Disk & Filesystem Collectors
Disk I/O Metrics
# Disk I/O metrics from /proc/diskstats
node_disk_reads_completed_total # Completed read operations
node_disk_writes_completed_total # Completed write operations
node_disk_read_bytes_total # Bytes read
node_disk_written_bytes_total # Bytes written
node_disk_read_time_seconds_total # Time spent reading
node_disk_write_time_seconds_total # Time spent writing
node_disk_io_time_seconds_total # Time spent doing I/O (utilization)
node_disk_io_time_weighted_seconds_total # Weighted I/O time (queue depth)
# Disk utilization (% of time doing I/O)
rate(node_disk_io_time_seconds_total{device!~"dm-.*"}[5m]) * 100
# Average read/write latency
rate(node_disk_read_time_seconds_total[5m])
/ rate(node_disk_reads_completed_total[5m])
# IOPS
rate(node_disk_reads_completed_total[5m])
+ rate(node_disk_writes_completed_total[5m])
# Throughput (bytes/second)
rate(node_disk_read_bytes_total[5m]) + rate(node_disk_written_bytes_total[5m])
# Average queue depth (saturation indicator)
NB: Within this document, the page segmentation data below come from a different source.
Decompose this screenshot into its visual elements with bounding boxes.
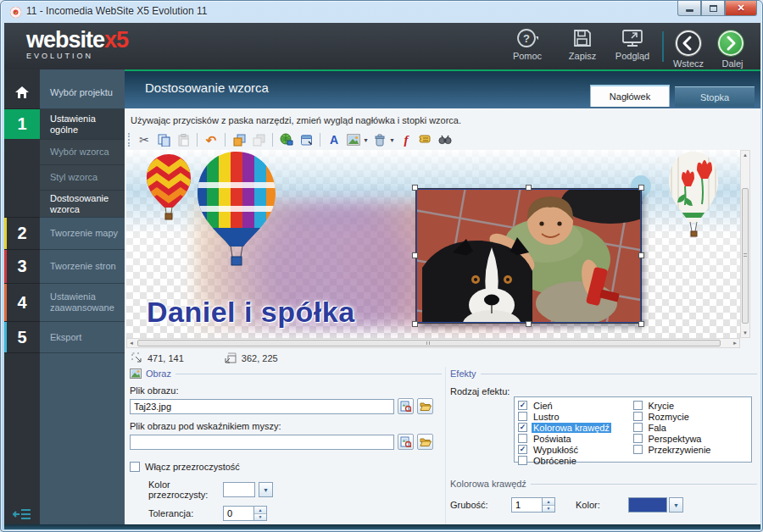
effect-item-poswiata[interactable]: Poświata [518,433,633,444]
search-button[interactable] [437,131,454,148]
balloon-red-yellow[interactable] [145,153,192,221]
effect-item-przekrzywienie[interactable]: Przekrzywienie [633,444,749,455]
insert-script-button[interactable]: f [398,131,415,148]
effect-checkbox[interactable] [518,434,527,443]
transparency-checkbox[interactable] [130,462,140,472]
sidebar-item-dostosowanie-wzorca[interactable]: Dostosowanie wzorca [40,190,125,217]
tab-naglowek[interactable]: Nagłówek [590,85,670,107]
selected-photo-object[interactable] [416,189,641,323]
effect-item-perspektywa[interactable]: Perspektywa [633,433,749,444]
scroll-left-arrow[interactable]: ◄ [127,339,136,347]
selection-handle-e[interactable] [638,252,644,258]
effect-item-krycie[interactable]: Krycie [633,400,749,411]
sidebar-item-styl-wzorca[interactable]: Styl wzorca [40,164,125,190]
scroll-up-arrow[interactable]: ▲ [741,151,749,159]
scroll-down-arrow[interactable]: ▼ [741,329,749,337]
effect-checkbox[interactable] [518,423,527,432]
bring-forward-button[interactable] [231,131,248,148]
image-library-button[interactable] [398,398,414,414]
horizontal-scroll-thumb[interactable] [137,340,721,346]
hover-image-file-input[interactable] [130,435,394,450]
effect-item-fala[interactable]: Fala [633,422,749,433]
selection-handle-w[interactable] [412,252,418,258]
thickness-input[interactable] [511,497,542,513]
effect-item-lustro[interactable]: Lustro [518,411,633,422]
horizontal-scrollbar[interactable]: ◄ ► [126,338,740,348]
effects-listbox[interactable]: Cień Lustro Kolorowa krawędź Poświata Wy… [514,396,752,463]
paste-button[interactable] [175,131,192,148]
minimize-button[interactable] [677,1,701,16]
selection-handle-sw[interactable] [412,321,418,327]
copy-button[interactable] [155,131,172,148]
sidebar-item-wybor-wzorca[interactable]: Wybór wzorca [40,139,125,164]
tolerance-up-button[interactable]: ▲ [254,507,266,513]
step4-label[interactable]: Ustawienia zaawansowane [40,284,125,321]
thickness-down-button[interactable]: ▼ [543,505,554,513]
step2-label[interactable]: Tworzenie mapy [40,218,125,249]
scroll-right-arrow[interactable]: ► [731,339,739,347]
selection-handle-n[interactable] [526,185,532,191]
hover-browse-file-button[interactable] [417,434,433,450]
effect-item-wypuklosc[interactable]: Wypukłość [518,444,633,455]
window-titlebar[interactable]: 11 - Incomedia WebSite X5 Evolution 11 ✕ [1,1,762,23]
undo-button[interactable]: ↶ [203,131,220,148]
toolbar-grip[interactable] [128,133,131,147]
effect-checkbox[interactable] [633,445,643,454]
selection-handle-se[interactable] [638,321,644,327]
transparent-color-dropdown[interactable]: ▼ [259,482,273,497]
sidebar-item-step5[interactable]: 5 Eksport [4,321,125,353]
cut-button[interactable]: ✂ [136,131,153,148]
effect-checkbox[interactable] [633,434,643,443]
edge-color-swatch[interactable] [628,497,667,513]
effect-checkbox[interactable] [633,412,643,421]
vertical-scroll-thumb[interactable] [742,188,749,324]
effect-checkbox[interactable] [518,456,527,465]
effect-item-kolorowa-krawedz[interactable]: Kolorowa krawędź [518,422,633,433]
save-button[interactable]: Zapisz [558,27,607,61]
effect-checkbox[interactable] [633,401,643,410]
thickness-up-button[interactable]: ▲ [543,498,554,505]
sidebar-item-step1[interactable]: 1 Ustawienia ogólne [4,108,125,139]
effect-item-obrocenie[interactable]: Obrócenie [518,455,633,466]
tolerance-input[interactable] [223,506,253,521]
style-button[interactable] [371,131,388,148]
insert-image-button[interactable] [345,131,362,148]
image-file-input[interactable] [130,399,394,414]
step5-label[interactable]: Eksport [40,322,125,352]
close-button[interactable]: ✕ [725,1,757,16]
vertical-scrollbar[interactable]: ▲ ▼ [740,150,750,338]
next-button[interactable] [718,30,744,56]
effect-checkbox[interactable] [518,401,527,410]
step1-label[interactable]: Ustawienia ogólne [40,109,125,139]
template-heading-text[interactable]: Daniel i spółka [147,296,355,329]
effect-checkbox[interactable] [518,412,527,421]
collapse-sidebar-button[interactable] [13,507,31,521]
send-backward-button[interactable] [250,131,267,148]
effect-checkbox[interactable] [518,445,527,454]
insert-text-button[interactable]: A [326,131,343,148]
selection-handle-nw[interactable] [412,185,418,191]
sidebar-item-step3[interactable]: 3 Tworzenie stron [4,249,125,283]
sidebar-item-step2[interactable]: 2 Tworzenie mapy [4,217,125,249]
edge-color-dropdown[interactable]: ▼ [669,497,683,513]
insert-widget-button[interactable] [298,131,315,148]
insert-html-button[interactable] [417,131,434,148]
maximize-button[interactable] [701,1,725,16]
transparent-color-swatch[interactable] [223,482,255,497]
sidebar-item-home[interactable]: Wybór projektu [4,80,125,105]
effect-item-rozmycie[interactable]: Rozmycie [633,411,749,422]
style-dropdown-caret[interactable]: ▼ [389,137,395,143]
preview-button[interactable]: Podgląd [608,27,657,61]
sidebar-item-step4[interactable]: 4 Ustawienia zaawansowane [4,283,125,321]
template-canvas[interactable]: Daniel i spółka [126,150,740,338]
effect-checkbox[interactable] [633,423,643,432]
tolerance-down-button[interactable]: ▼ [254,513,266,521]
help-button[interactable]: ? Pomoc [503,27,552,61]
browse-file-button[interactable] [417,398,433,414]
insert-link-button[interactable] [278,131,295,148]
tab-stopka[interactable]: Stopka [675,86,755,107]
step3-label[interactable]: Tworzenie stron [40,250,125,283]
image-dropdown-caret[interactable]: ▼ [363,137,369,143]
hover-image-library-button[interactable] [398,434,414,450]
sidebar-home-label[interactable]: Wybór projektu [40,80,125,105]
rate(node_disk_io_time_weighted_seconds_total[5m])
Filesystem Metrics
# Filesystem metrics from statfs()
node_filesystem_size_bytes # Total filesystem size
node_filesystem_avail_bytes # Available space (non-root)
node_filesystem_free_bytes # Free space (includes root reserved)
node_filesystem_files # Total inodes
node_filesystem_files_free # Free inodes
node_filesystem_readonly # Read-only flag
# Filesystem usage percentage
(1 - node_filesystem_avail_bytes / node_filesystem_size_bytes) * 100
# Predict when filesystem will be full (linear extrapolation)
predict_linear(node_filesystem_avail_bytes{fstype!~"tmpfs|overlay"}[6h], 24*3600) < 0
# Inode usage (often overlooked until 100%)
(1 - node_filesystem_files_free / node_filesystem_files) * 100
# Disk & filesystem alerting
groups:
- name: node_disk_alerts
rules:
- alert: DiskWillFillIn24h
expr: |
predict_linear(node_filesystem_avail_bytes{fstype!~"tmpfs|overlay"}[6h], 24*3600) < 0
and node_filesystem_avail_bytes / node_filesystem_size_bytes < 0.2
for: 30m
labels:
severity: warning
annotations:
summary: "Disk filling on {{ $labels.instance }}:{{ $labels.mountpoint }}"
description: "Filesystem {{ $labels.mountpoint }} predicted to fill within 24 hours"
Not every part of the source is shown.